Exercise objective: Among the lines below, return each one that contains the word "Bosch".

**** Extracted records ****

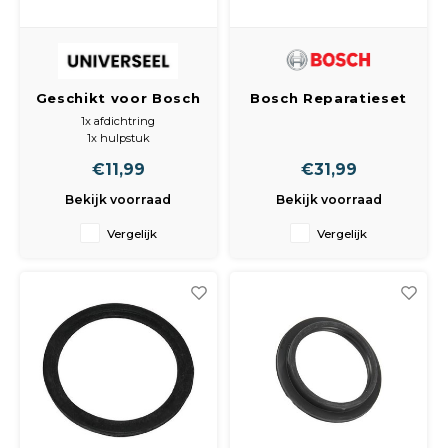
Geschikt voor Bosch
Bosch Reparatieset
en siemens |
Afdichting voor
1x afdichtring
Reparatieset |
zeefhuis 12005744,
1x hulpstuk
Alternatief |
12026667
1x gebruiksaanwijzing
€11,99
€31,99
4x torx schroef
Afdichting |
Geleverde ring dient op de
Pomphuis | Zeefhuis
Bekijk voorraad
Bekijk voorraad
bestaande afdichting geplaatst
| 12005744 |
te worden, daarna weer
Geschikt voor
Vergelijk
Vergelijk
gemonteerd.
12026667 |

****

Expected answer:
Geschikt voor Bosch
Bosch Reparatieset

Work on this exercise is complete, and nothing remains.